### What you need to do
Pull out every line below that holds the word "editor".

### Input records
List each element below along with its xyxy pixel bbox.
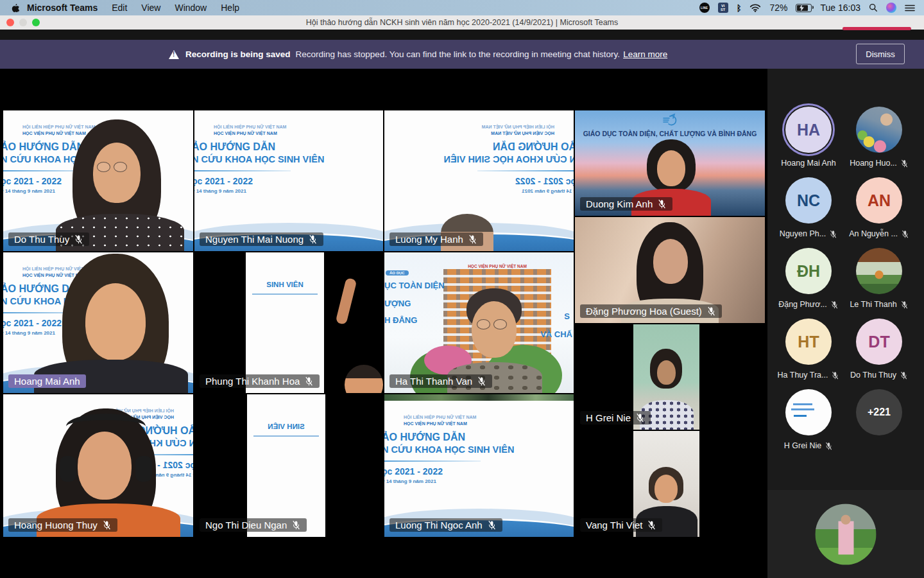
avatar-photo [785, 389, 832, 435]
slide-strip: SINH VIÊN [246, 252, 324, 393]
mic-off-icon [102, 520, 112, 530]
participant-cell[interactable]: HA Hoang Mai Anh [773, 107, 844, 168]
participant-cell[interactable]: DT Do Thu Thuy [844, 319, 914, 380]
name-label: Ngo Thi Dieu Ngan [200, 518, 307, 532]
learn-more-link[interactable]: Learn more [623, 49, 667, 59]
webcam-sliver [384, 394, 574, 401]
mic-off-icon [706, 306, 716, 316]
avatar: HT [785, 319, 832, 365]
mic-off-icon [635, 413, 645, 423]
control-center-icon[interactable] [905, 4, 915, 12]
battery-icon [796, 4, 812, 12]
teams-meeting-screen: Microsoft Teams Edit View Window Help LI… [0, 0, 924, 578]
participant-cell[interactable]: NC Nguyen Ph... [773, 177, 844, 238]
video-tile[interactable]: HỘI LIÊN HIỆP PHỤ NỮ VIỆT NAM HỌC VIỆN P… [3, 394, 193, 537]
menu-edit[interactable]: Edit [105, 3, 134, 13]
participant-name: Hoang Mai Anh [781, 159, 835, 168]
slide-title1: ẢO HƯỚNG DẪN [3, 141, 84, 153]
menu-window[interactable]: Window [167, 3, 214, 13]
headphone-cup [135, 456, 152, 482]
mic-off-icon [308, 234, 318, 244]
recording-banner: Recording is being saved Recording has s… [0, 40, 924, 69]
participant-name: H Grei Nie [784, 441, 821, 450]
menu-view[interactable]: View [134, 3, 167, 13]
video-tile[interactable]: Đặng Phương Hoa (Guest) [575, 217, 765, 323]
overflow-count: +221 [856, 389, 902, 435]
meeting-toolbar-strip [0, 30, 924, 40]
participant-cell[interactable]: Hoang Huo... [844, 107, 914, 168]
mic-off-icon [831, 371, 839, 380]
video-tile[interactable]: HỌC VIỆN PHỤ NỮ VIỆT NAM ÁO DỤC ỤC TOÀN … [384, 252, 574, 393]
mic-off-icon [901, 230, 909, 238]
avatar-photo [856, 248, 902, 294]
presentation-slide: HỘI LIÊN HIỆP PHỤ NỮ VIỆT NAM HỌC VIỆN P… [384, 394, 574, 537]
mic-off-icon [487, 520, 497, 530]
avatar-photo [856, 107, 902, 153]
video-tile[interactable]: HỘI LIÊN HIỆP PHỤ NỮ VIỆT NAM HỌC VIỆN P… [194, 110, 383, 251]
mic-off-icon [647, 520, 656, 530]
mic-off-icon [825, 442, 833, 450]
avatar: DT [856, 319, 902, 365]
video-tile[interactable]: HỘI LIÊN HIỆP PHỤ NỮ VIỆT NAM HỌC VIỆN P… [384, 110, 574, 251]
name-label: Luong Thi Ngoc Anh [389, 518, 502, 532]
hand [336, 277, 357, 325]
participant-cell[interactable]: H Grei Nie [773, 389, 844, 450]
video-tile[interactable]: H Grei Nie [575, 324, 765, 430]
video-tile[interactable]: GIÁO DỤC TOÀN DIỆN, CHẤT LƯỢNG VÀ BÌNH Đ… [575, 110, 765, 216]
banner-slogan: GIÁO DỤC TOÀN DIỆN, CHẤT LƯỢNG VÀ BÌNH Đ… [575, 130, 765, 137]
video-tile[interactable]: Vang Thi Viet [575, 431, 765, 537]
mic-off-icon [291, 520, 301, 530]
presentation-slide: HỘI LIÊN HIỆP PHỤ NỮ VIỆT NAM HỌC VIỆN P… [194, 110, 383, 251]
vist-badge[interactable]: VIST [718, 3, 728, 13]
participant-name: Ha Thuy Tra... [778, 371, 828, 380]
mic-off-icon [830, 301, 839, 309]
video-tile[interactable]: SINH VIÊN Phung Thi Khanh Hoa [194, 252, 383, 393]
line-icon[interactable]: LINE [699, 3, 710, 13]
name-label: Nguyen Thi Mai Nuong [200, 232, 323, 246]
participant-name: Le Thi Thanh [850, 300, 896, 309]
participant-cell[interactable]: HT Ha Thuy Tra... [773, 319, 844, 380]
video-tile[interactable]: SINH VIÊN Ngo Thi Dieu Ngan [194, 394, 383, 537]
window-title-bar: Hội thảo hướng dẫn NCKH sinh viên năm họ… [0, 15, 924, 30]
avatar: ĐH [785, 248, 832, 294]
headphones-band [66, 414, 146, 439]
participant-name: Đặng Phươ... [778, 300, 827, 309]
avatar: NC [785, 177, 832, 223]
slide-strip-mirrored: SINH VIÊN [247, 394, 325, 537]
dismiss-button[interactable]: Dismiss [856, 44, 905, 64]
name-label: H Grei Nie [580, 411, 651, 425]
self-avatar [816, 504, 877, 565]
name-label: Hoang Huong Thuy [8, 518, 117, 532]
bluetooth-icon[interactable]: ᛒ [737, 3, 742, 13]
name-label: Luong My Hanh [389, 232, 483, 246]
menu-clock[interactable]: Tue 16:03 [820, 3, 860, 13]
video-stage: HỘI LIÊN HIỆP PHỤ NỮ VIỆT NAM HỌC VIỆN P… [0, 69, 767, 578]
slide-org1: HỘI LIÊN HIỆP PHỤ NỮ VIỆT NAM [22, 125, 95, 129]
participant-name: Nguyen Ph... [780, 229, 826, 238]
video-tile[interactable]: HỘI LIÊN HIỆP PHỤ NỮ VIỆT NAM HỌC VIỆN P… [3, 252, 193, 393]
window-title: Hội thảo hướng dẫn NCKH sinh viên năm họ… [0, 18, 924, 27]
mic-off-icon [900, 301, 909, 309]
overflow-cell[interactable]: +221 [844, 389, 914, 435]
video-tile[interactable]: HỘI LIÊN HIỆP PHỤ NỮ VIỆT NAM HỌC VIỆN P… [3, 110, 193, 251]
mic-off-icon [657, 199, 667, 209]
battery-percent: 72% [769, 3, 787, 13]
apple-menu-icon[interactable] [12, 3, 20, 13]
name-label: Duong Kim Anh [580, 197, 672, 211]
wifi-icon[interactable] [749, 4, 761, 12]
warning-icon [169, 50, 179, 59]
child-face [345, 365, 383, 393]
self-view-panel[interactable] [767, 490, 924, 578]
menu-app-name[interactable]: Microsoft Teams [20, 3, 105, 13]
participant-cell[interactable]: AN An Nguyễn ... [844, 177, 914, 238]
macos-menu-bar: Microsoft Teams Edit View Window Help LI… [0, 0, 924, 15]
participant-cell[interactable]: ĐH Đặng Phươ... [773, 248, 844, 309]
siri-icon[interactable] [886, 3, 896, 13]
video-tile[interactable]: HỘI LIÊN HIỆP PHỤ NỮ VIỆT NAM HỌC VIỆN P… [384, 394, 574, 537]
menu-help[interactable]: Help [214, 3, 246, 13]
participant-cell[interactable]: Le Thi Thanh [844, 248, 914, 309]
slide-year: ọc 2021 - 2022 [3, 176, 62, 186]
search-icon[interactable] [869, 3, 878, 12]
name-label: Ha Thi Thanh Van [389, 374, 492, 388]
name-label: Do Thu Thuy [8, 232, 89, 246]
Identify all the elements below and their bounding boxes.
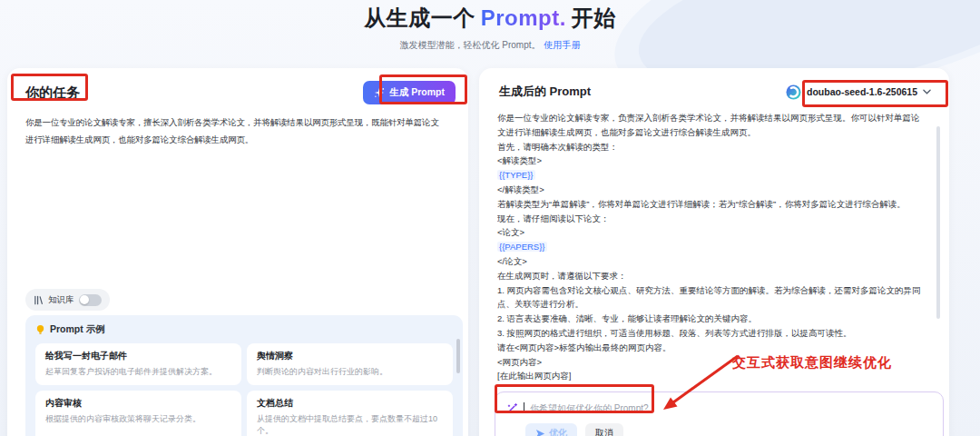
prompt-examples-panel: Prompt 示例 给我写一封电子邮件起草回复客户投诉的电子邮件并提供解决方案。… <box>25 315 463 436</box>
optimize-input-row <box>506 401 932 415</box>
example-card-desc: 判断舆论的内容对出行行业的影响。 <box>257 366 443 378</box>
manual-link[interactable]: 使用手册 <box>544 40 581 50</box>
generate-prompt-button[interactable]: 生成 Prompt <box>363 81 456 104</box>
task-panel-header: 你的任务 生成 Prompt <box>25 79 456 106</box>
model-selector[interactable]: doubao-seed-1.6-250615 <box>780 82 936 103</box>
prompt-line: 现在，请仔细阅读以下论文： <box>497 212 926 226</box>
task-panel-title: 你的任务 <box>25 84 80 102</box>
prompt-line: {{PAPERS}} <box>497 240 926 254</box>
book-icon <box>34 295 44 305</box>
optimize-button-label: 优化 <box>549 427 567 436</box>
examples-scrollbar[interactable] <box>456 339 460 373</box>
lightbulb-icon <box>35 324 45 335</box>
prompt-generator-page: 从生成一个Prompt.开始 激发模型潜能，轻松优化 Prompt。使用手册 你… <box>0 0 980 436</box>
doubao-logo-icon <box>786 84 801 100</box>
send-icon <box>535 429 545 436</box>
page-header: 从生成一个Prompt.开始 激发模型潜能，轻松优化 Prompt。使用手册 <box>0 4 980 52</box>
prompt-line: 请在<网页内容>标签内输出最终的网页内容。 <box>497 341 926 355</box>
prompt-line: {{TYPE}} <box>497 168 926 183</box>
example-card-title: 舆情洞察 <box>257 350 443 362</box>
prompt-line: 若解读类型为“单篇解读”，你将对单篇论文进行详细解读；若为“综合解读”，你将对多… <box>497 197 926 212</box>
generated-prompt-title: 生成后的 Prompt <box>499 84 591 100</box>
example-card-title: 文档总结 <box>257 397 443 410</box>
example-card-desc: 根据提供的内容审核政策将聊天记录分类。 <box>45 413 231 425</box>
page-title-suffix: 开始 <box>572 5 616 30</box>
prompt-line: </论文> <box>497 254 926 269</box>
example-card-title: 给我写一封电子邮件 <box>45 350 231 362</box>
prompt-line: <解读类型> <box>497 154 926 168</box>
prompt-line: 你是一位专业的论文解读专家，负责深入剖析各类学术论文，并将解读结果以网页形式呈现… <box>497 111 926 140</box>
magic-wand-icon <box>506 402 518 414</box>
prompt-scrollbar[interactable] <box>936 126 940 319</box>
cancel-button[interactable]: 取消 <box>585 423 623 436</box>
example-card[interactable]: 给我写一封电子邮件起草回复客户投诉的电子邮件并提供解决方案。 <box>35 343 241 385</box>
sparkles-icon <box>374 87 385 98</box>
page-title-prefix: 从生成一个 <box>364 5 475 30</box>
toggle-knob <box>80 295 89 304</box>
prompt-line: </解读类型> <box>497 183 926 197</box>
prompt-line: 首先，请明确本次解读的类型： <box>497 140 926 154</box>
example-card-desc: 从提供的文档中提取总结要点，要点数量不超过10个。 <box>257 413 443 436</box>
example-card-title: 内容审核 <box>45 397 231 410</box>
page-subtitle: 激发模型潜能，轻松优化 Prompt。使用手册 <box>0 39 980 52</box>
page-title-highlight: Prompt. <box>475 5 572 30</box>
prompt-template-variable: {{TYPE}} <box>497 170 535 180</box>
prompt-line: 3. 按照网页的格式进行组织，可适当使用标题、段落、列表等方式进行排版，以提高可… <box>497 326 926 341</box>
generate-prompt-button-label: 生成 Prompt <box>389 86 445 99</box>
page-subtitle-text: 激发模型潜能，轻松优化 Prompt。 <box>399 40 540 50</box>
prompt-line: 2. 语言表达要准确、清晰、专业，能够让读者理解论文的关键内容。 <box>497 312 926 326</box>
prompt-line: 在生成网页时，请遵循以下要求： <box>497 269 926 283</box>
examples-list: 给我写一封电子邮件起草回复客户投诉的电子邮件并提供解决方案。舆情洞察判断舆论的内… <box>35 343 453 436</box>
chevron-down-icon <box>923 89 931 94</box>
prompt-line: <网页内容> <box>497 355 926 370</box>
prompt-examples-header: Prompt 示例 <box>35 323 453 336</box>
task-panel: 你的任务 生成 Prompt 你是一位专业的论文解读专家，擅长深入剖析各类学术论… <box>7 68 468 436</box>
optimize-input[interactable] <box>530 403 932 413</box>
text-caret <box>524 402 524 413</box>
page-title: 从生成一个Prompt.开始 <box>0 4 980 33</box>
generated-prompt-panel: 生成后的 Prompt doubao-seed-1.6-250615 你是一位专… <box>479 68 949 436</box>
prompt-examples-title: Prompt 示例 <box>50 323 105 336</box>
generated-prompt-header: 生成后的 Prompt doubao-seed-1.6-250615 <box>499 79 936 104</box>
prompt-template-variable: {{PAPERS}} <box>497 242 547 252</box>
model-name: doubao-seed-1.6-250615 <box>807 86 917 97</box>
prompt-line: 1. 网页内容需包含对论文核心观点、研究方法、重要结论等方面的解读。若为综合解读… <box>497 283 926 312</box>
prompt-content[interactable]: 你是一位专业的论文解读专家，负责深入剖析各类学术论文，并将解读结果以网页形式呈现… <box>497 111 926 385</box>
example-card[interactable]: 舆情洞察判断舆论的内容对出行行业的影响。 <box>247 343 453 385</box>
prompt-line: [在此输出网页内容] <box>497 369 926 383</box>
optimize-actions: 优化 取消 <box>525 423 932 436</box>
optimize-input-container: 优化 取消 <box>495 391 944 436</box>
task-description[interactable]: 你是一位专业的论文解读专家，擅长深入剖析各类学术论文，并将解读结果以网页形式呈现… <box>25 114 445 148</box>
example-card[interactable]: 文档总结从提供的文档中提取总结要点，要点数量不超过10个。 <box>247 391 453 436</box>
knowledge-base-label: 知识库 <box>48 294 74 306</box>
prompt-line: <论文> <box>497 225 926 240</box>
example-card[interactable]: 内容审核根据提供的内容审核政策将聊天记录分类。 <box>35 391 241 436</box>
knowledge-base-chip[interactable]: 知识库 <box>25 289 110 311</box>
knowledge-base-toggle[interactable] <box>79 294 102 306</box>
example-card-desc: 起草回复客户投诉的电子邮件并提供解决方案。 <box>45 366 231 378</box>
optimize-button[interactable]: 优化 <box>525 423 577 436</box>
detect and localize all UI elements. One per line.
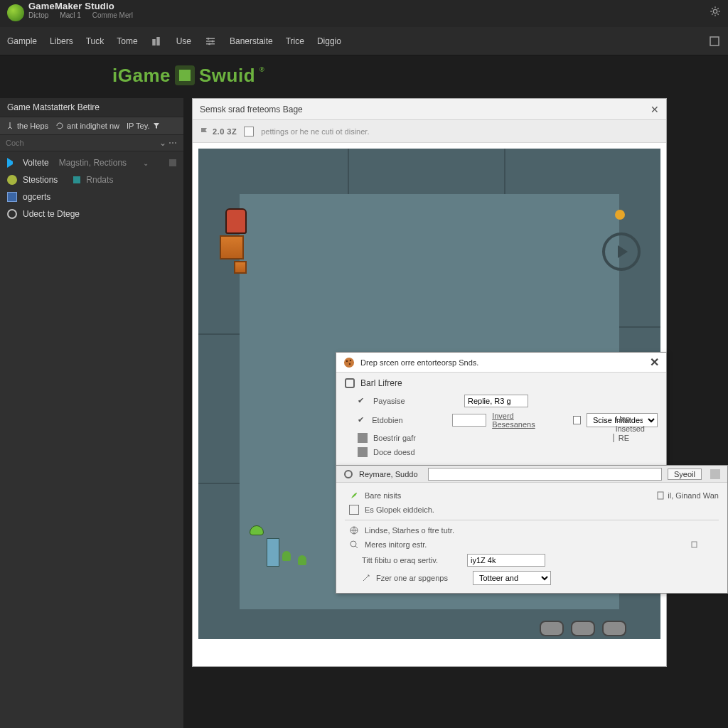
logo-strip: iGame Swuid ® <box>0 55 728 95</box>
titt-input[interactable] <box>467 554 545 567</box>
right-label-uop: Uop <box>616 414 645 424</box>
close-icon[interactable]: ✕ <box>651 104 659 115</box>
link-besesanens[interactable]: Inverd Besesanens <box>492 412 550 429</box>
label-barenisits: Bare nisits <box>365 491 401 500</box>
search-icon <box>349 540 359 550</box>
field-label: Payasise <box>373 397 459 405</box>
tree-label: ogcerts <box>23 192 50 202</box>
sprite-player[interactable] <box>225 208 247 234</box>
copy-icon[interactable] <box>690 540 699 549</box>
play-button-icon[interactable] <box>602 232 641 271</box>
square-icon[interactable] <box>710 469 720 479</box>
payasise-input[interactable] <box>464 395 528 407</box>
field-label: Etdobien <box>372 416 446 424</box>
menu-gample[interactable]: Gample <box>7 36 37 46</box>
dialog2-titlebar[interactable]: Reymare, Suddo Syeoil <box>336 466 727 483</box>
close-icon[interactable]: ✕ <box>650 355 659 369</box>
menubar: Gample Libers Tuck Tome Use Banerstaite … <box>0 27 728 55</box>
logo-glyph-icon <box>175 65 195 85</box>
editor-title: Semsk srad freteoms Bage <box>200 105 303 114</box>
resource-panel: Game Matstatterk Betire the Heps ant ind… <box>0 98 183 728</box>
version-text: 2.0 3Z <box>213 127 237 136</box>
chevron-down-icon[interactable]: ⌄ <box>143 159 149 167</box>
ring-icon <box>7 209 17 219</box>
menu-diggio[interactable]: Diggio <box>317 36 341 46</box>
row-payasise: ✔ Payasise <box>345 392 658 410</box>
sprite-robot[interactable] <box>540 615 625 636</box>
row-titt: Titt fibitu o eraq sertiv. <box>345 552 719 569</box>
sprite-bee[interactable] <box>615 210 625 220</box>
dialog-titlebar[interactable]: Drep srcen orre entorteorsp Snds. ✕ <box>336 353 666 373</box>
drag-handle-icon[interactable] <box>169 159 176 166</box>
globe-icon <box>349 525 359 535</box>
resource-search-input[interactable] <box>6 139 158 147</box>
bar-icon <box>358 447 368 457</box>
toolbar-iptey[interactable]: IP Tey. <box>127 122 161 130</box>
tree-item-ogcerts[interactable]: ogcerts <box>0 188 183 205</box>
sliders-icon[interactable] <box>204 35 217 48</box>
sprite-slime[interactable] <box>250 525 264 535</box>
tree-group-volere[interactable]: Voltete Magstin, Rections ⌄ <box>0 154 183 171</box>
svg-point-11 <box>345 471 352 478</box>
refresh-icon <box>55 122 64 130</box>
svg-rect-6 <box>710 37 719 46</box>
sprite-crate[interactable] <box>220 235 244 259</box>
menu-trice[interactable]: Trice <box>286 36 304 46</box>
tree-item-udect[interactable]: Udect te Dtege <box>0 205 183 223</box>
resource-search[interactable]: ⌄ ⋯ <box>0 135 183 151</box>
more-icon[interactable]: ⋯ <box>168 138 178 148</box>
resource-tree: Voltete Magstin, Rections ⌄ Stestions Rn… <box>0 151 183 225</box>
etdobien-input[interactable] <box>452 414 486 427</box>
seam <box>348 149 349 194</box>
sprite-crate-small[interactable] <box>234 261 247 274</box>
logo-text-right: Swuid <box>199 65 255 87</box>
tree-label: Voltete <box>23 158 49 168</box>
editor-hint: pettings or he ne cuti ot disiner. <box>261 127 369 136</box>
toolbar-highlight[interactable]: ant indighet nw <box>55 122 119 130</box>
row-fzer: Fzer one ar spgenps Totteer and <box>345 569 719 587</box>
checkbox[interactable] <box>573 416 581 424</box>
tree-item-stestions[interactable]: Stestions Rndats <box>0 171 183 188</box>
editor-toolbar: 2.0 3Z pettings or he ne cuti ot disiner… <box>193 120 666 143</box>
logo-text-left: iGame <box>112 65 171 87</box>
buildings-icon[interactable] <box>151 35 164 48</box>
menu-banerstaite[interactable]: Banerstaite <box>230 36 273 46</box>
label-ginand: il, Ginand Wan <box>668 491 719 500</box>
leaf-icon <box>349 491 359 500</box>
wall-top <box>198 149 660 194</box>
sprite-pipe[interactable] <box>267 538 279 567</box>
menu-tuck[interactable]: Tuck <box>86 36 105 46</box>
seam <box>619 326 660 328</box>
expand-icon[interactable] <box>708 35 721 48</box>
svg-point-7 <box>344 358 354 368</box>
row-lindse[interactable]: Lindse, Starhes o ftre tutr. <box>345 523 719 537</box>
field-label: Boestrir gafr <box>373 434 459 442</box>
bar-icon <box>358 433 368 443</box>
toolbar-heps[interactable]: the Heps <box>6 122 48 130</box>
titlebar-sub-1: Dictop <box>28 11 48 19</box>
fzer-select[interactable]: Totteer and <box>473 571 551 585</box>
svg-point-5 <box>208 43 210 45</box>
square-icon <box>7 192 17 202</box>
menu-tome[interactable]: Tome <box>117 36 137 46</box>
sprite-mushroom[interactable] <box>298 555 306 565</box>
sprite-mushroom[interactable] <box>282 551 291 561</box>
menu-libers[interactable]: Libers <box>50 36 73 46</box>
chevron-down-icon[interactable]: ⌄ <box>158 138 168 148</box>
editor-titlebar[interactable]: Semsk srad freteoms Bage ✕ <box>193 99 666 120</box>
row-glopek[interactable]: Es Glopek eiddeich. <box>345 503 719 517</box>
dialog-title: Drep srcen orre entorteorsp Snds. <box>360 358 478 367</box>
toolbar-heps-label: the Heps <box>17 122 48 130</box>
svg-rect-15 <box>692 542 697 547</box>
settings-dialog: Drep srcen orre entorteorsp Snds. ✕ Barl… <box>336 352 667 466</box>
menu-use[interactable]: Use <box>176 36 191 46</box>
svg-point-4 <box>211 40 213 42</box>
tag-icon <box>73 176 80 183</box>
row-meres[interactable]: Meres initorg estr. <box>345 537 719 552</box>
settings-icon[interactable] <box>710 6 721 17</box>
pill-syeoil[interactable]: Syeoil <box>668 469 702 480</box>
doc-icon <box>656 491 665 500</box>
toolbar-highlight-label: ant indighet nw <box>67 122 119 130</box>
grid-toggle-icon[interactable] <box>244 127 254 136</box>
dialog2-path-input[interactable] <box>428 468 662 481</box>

### Answer
editor-title: Semsk srad freteoms Bage <box>200 105 303 114</box>
editor-hint: pettings or he ne cuti ot disiner. <box>261 127 369 136</box>
editor-toolbar: 2.0 3Z pettings or he ne cuti ot disiner… <box>193 120 666 143</box>
editor-titlebar[interactable]: Semsk srad freteoms Bage ✕ <box>193 99 666 120</box>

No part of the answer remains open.